“L’uccisione di mio padre non interessa nessuno”. Le parole di Michele Costa – figlio di Gaetano, procuratore della Repubblica assassinato dalla mafia – andrebbero incise nel calco dell’ipocrisia degli antimafiosi di professione. Tutti bravi a farsi vedere, con pedigree legalitario al seguito, il 23 maggio o il 19 luglio, nei giorni di Giovanni Falcone e Paolo Borsellino. Tutti schierati, con bimbetti incolpevoli e imberrettati, a organizzare i cori da stadio: “Gio-van-ni e Pa-olo”. Ma quando si tratta di ricordare una vittima con meno appeal dei caduti di Capaci e di via D’Amelio, i maratoneti della commemorazione rimangono a casa. E questo va detto non per togliere qualcosa a persone che hanno meritato ogni pezzetto di ricordo e gratitudine, ma per mostrare il vuoto che circonda la memoria, se il dolore non suscita pathos e non muove posizioni in classifica.
Non c’era quasi nessuno, ieri, in via Cavour, a Palermo, per rammentare il sacrificio del procuratore Costa. C’erano corone già avvizzite di fiori, c’era la lontananza di troppa politica che non ha voluto nemmeno fingere di essere vicina. E c’era Michele, con la sua amarezza: “Prima si dimentica mio padre – ha detto – meglio è. Questa passerella è stata sempre scomoda. Altre sono state certamente più comode. Per questo ho sempre alzato la voce, anche con la magistratura che non ha fatto quello che andava fatto per arrivare alla verità. Ho protestato contro la società civile e con quella parte politica di cui mio padre e la mia famiglia hanno storicamente fatto parte”.

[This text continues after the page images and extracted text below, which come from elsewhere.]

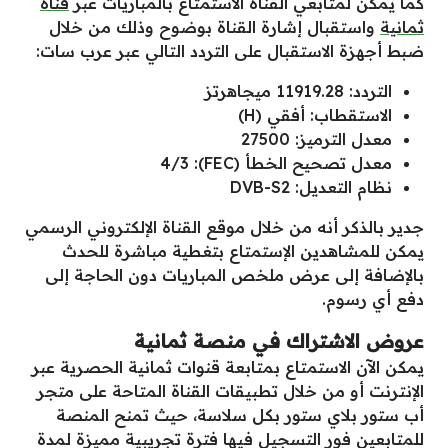
كما يمكن لمتابعي القناة الاستمتاع بالمباريات عبر
قناة
ثمانية
واستقبال إشارة القناة بوضوح وذلك من خلال
ضبط أجهزة الاستقبال على التردد التالي عبر عرب سات:
التردد: 11919.28 ميجاهرتز
الاستقطاب: أفقي (H)
معدل الترميز: 27500
معدل تصحيح الخطأ (FEC): 4/3
نظام التعديل: DVB-S2
جدير بالذكر أنه من خلال موقع القناة الإلكتروني الرسمي
يمكن للمشاهدين الإستمتاع بتغطية مباشرة للحدث
بالإضافة إلى عرض ملخص المباريات دون الحاجة إلى
دفع أي رسوم.
عروض الاشتراك في منصة ثمانية
يمكن الآن الاستمتاع بمتابعة قنوات ثمانية الحصرية عبر
الإنترنت أو من خلال تطبيقات القناة المتاحة على متجر
أب ستور بلاي ستور بكل سلاسة، حيث تمنح المنصة
للمتابعين فور التسجيل فيها فترة تجريبية مميزة لمدة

Già, ma la cosiddetta ‘società civile’ è un’acqua che scorre – sempre più labile – solo perché i suoi rabdomanti la convocano. Scorre per Falcone e Borsellino ma non per Gaetano Costa: come mai? Forse perché, sotto la sua lapide, in quella facciata di via Cavour, non c’è un vessillo della Trattativa da sventolare. Forse perché non accorrono le telecamere delle grandi occasioni. O forse perché, nella fattispecie, non sussistono – nemmeno a cercarle – occasioni di polemica con un Presidente della Repubblica o un Presidente del Consiglio. Costa era solo un servitore dello Stato e a volte può anche capitare che chi porta un cognome antimafioso di serie A non intenda confondersi con quella che i professionisti scambiano per una categoria inferiore.
E’ la lezione che Michele, figlio di Gaetano, ha imparato sulla propria pelle: non tutti i morti per causa della mafia sono uguali. Anche se il il dolore, l’ingiustizia e le lacrime bruciano allo stesso modo.